> [BRIEF]: Could every line of the listing be output exactly, with the pictures skipped?

> [RECORDS FOR THIS TASK]:
=-=-=

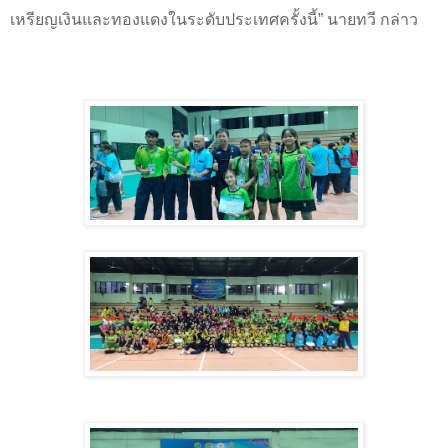
เหรียญเงินและทองแดงในระดับประเทศครั้งนี้
”
นายทวี กล่าว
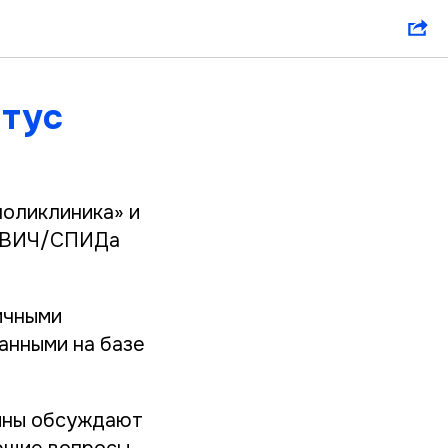
атус
поликлиника» и
т ВИЧ/СПИДа
ичными
анными на базе
щины обсуждают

=-=-=

> [ANSWER]:
เหรียญเงินและทองแดงในระดับประเทศครั้งนี้
”
นายทวี กล่าว
атус
поликлиника» и
т ВИЧ/СПИДа
ичными
анными на базе
щины обсуждают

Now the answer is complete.